Repeat the records below exactly, from the first line through the line containing "couvrant l’actualité générale.", and leave out any pictures.
══ Provided data ══
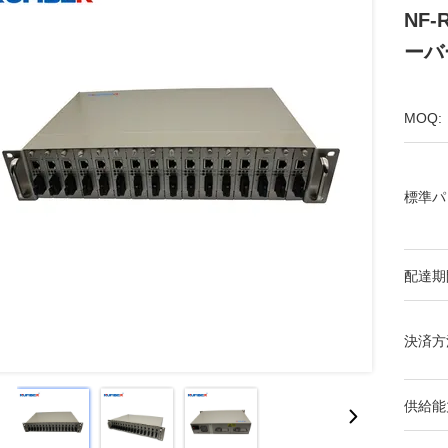
NF
ーバ
MOQ:
標準パ
配達期
決済方
供給能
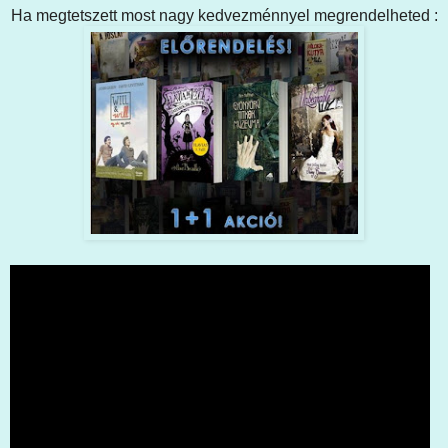
Ha megtetszett most nagy kedvezménnyel megrendelheted :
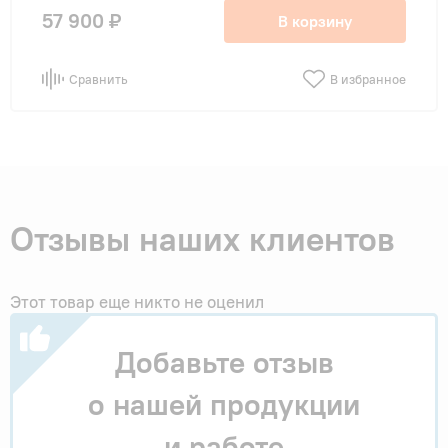
57 900 ₽
В корзину
Сравнить
В избранное
Отзывы наших клиентов
Этот товар еще никто не оценил
Добавьте отзыв
о нашей продукции
и работе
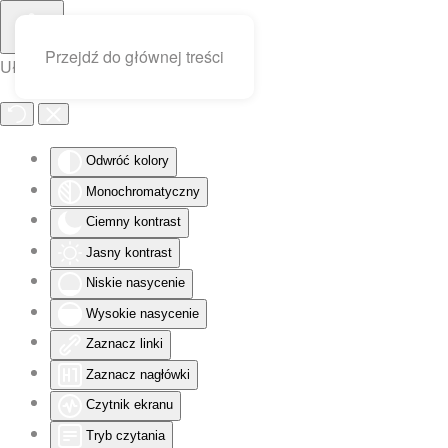
Przejdź do głównej treści
Ułatwienia dostępu
Odwróć kolory
Monochromatyczny
Ciemny kontrast
Jasny kontrast
Niskie nasycenie
Wysokie nasycenie
Zaznacz linki
Zaznacz nagłówki
Czytnik ekranu
Tryb czytania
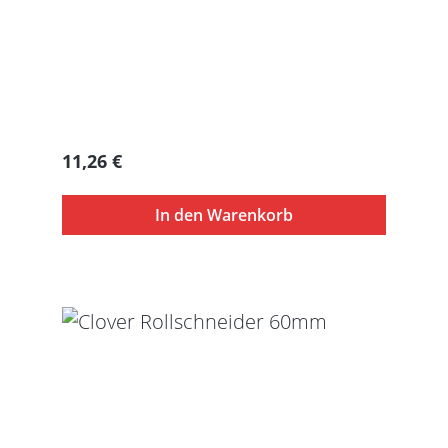
Regulärer Preis:
11,26 €
In den Warenkorb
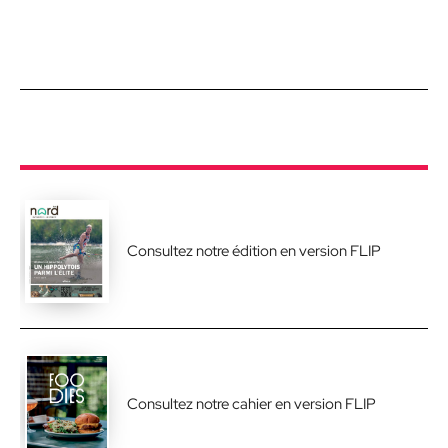
Consultez notre édition en version FLIP
Consultez notre cahier en version FLIP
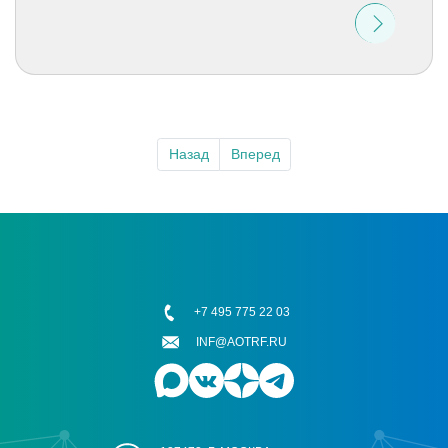
Назад
Вперед
+7 495 775 22 03
INF@AOTRF.RU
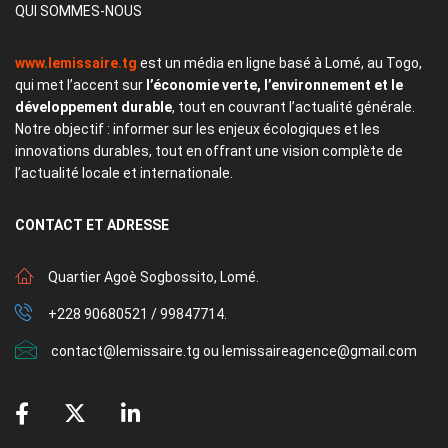
QUI SOMMES-NOUS
www.lemissaire.tg
est un média en ligne basé à Lomé, au Togo,
qui met l’accent sur
l’économie verte, l’environnement et le
développement durable
, tout en couvrant l’actualité générale.
Notre objectif : informer sur les enjeux écologiques et les
innovations durables, tout en offrant une vision complète de
l’actualité locale et internationale.
CONTACT
ET ADRESSE
Quartier Agoè Sogbossito, Lomé.
+228 90680521 / 99847714.
contact@lemissaire.tg ou lemissaireagence@gmail.com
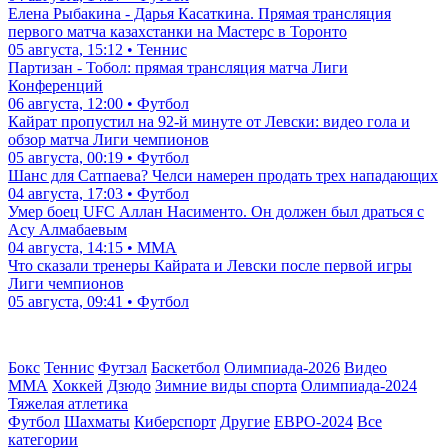
Елена Рыбакина - Дарья Касаткина. Прямая трансляция
первого матча казахстанки на Мастерс в Торонто
05 августа, 15:12 • Теннис
Партизан - Тобол: прямая трансляция матча Лиги
Конференций
06 августа, 12:00 • Футбол
Кайрат пропустил на 92-й минуте от Левски: видео гола и
обзор матча Лиги чемпионов
05 августа, 00:19 • Футбол
Шанс для Сатпаева? Челси намерен продать трех нападающих
04 августа, 17:03 • Футбол
Умер боец UFC Аллан Насименто. Он должен был драться с
Асу Алмабаевым
04 августа, 14:15 • ММА
Что сказали тренеры Кайрата и Левски после первой игры
Лиги чемпионов
05 августа, 09:41 • Футбол
Бокс
Теннис
Футзал
Баскетбол
Олимпиада-2026
Видео
ММА
Хоккей
Дзюдо
Зимние виды спорта
Олимпиада-2024
Тяжелая атлетика
Футбол
Шахматы
Киберспорт
Другие
ЕВРО-2024
Все
категории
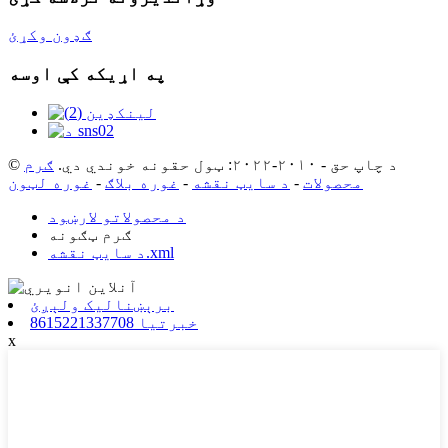
ګډون وکړئ
په اړیکه کې اوسه
© د چاپ حق - ۲۰۱۰-۲۰۲۲: ټول حقونه خوندي دي.
ګرم
محصولات
-
د سایټ نقشه
-
غوره بلاګ
-
غوره لټون
د محصولاتو لارښود
ګرم ټګونه
د سایټ نقشه.xml
برېښنالیک ولېږئ
8615221337708 خبرتیا
x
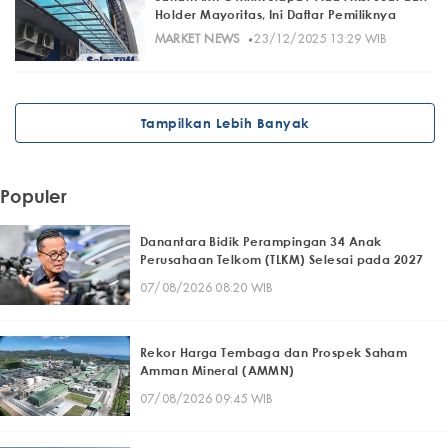
Holder Mayoritas, Ini Daftar Pemiliknya
·
MARKET NEWS
23/12/2025 13:29 WIB
Tampilkan Lebih Banyak
Populer
Danantara Bidik Perampingan 34 Anak
Perusahaan Telkom (TLKM) Selesai pada 2027
07/08/2026 08:20 WIB
Rekor Harga Tembaga dan Prospek Saham
Amman Mineral (AMMN)
07/08/2026 09:45 WIB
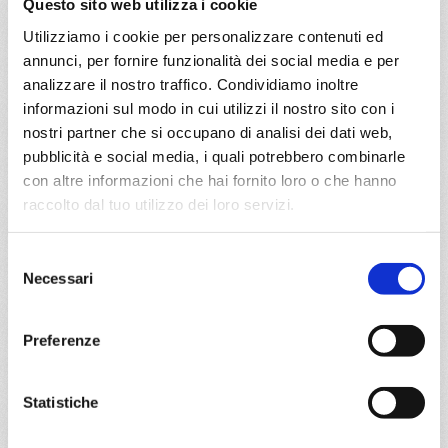
Questo sito web utilizza i cookie
DETTAGLI
Utilizziamo i cookie per personalizzare contenuti ed
annunci, per fornire funzionalità dei social media e per
analizzare il nostro traffico. Condividiamo inoltre
da
Genova
con
MSC Sinfonia
informazioni sul modo in cui utilizzi il nostro sito con i
nostri partner che si occupano di analisi dei dati web,
Mediterraneo
8 giorni
pubblicità e social media, i quali potrebbero combinarle
con altre informazioni che hai fornito loro o che hanno
Genova, Livorno, Civitavecchia, Valencia, Barcellona,
raccolto dal tuo utilizzo dei loro servizi.
Marsiglia, Genova, Provence(marseilles)
05/01/2027
Selezione
€ 423
Necessari
del
consenso
a partire da
Preferenze
€ 423
DETTAGLI
Statistiche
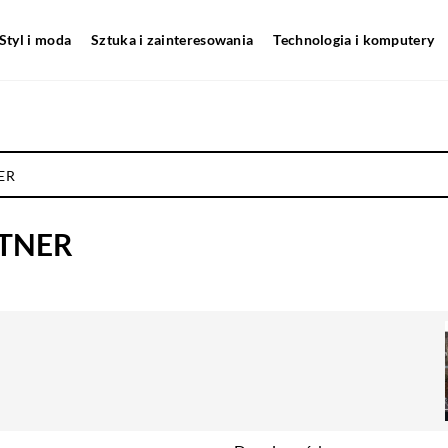
Styl i moda
Sztuka i zainteresowania
Technologia i komputery
ER
RTNER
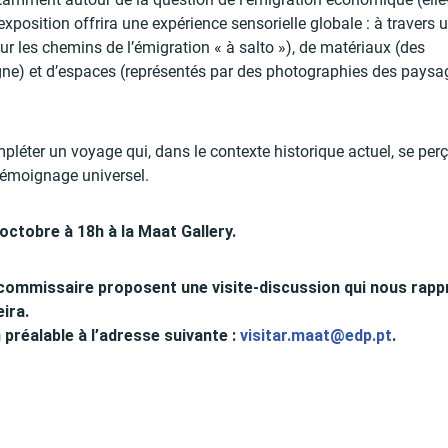
e exposition offrira une expérience sensorielle globale : à travers 
ur les chemins de l’émigration « à salto »), de matériaux (des
gne) et d’espaces (représentés par des photographies des paysa
mpléter un voyage qui, dans le contexte historique actuel, se perç
témoignage universel.
 octobre à 18h à la Maat Gallery.
 la commissaire proposent une visite-discussion qui nous rap
eira.
n préalable à l’adresse suivante :
visitar.maat@edp.pt
.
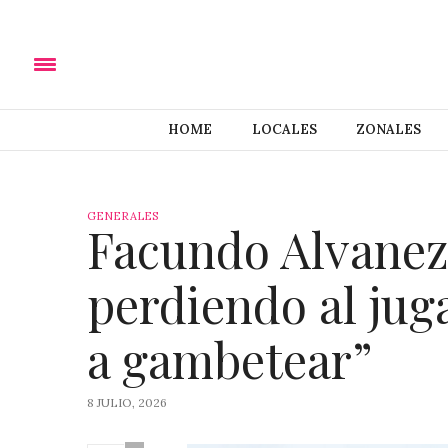
HOME
LOCALES
ZONALES
GENERALES
Facundo Alvanezz
perdiendo al jug
a gambetear”
8 JULIO, 2026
═══
## Output
NF
ーバ
MOQ:
標準パ
配達期
決済方
供給能
Ha megtetszett most nagy kedvezménnyel megrendelheted :
57 900 ₽
В корзину
Сравнить
В избранное
Отзывы наших клиентов
Этот товар еще никто не оценил
Добавьте отзыв
о нашей продукции
и работе
Przejdź do głównej treści
Ułatwienia dostępu
Odwróć kolory
Monochromatyczny
Ciemny kontrast
Jasny kontrast
Niskie nasycenie
Wysokie nasycenie
Zaznacz linki
Zaznacz nagłówki
Czytnik ekranu
Tryb czytania
Regulärer Preis:
11,26 €
In den Warenkorb
Consultez notre édition en version FLIP
Consultez notre cahier en version FLIP
Назад
Вперед
+7 495 775 22 03
INF@AOTRF.RU
QUI SOMMES-NOUS
www.lemissaire.tg
est un média en ligne basé à Lomé, au Togo,
qui met l’accent sur
l’économie verte, l’environnement et le
développement durable
, tout en couvrant l’actualité générale.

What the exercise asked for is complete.